Earlier this year, I joined a group of executives from multinational industrial organizations to share our experiences of the pandemic and its impact on digital transformation (DX) projects.
What followed was a direct and frank conversation about the realities of delivering change in a time of uncertainty. I learned a lot about how different companies prioritize and how different industries face specific challenges that shape their DX journeys.
It was clear from our conversation that the pandemic exposed the reliance of digitization on the human element. Much of the direct impact of the pandemic concerned the movement and interaction of people, and caused many leading companies to turn to technology to help bridge physical gaps. In particular, this led to the advancement of digital programs featuring tools that reduced the need to travel – by connecting people with other people, and people with control system information or intelligence. A key example here would be the widespread and varied adoption of wearable technology.

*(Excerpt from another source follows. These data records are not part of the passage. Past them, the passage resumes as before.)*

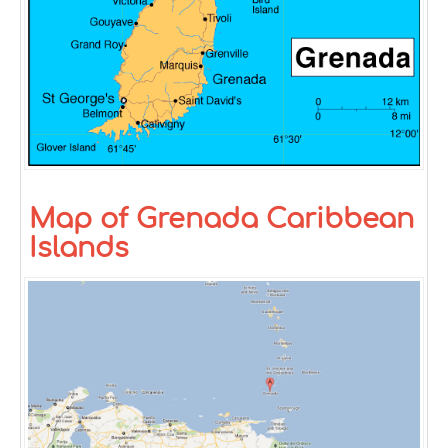
Map of Grenada Caribbean
Islands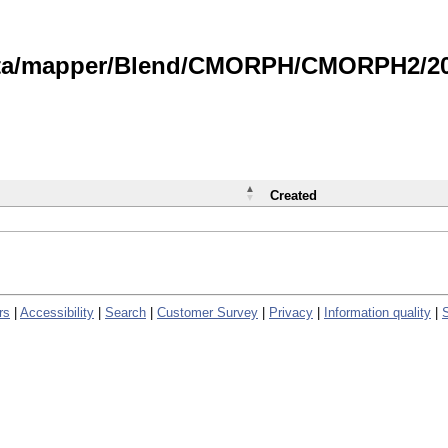
data/mapper/Blend/CMORPH/CMORPH2/202
Created
rs
|
Accessibility
|
Search
|
Customer Survey
|
Privacy
|
Information quality
|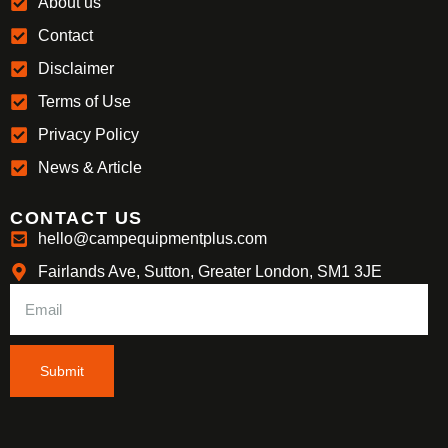
About us
Contact
Disclaimer
Terms of Use
Privacy Policy
News & Article
CONTACT US
hello@campequipmentplus.com
Fairlands Ave, Sutton, Greater London, SM1 3JE
Submit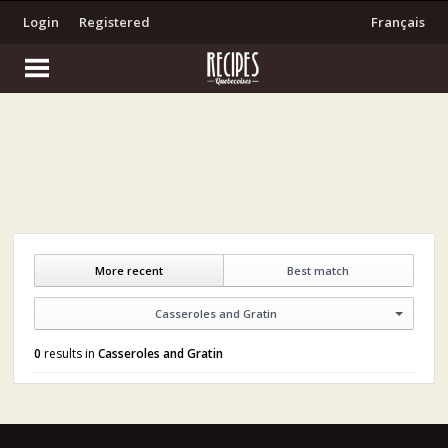
Login
Registered
Français
More recent
Best match
Casseroles and Gratin
0
results in
Casseroles and Gratin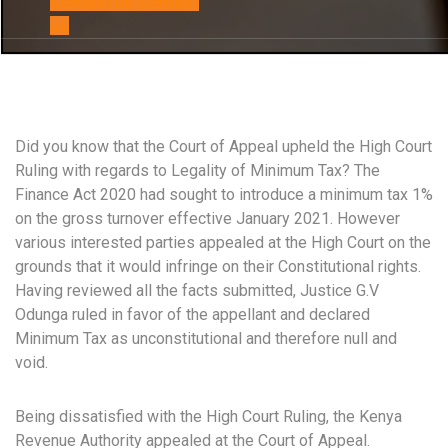
Contact us
Contact
us
Did you know that the Court of Appeal upheld the High Court
Ruling with regards to Legality of Minimum Tax? The
Finance Act 2020 had sought to introduce a minimum tax 1%
on the gross turnover effective January 2021. However
various interested parties appealed at the High Court on the
grounds that it would infringe on their Constitutional rights.
Having reviewed all the facts submitted, Justice G.V
Odunga ruled in favor of the appellant and declared
Minimum Tax as unconstitutional and therefore null and
void.
Being dissatisfied with the High Court Ruling, the Kenya
Revenue Authority appealed at the Court of Appeal.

From the use cases presented, it is clear to me that augmented reality (AR) achieved a sort of ‘coming of age’ during the pandemic. While many businesses, Rockwell Automation included, were adapting quickly to Microsoft Teams and Zoom replacing many executive meetings, at the plant level the rapid adoption of AR glasses helped overcome challenges with remote training, maintenance, and engineering support. What I find most interesting here is that these agile, global organizations didn’t stop there. Once implemented, the technology was also tested and then adopted for other uses, such as warehouse and transport logistics. This, I believe, points to a powerful approach to digital transformation technologies – introduce it for what you need, then use it for what it can do.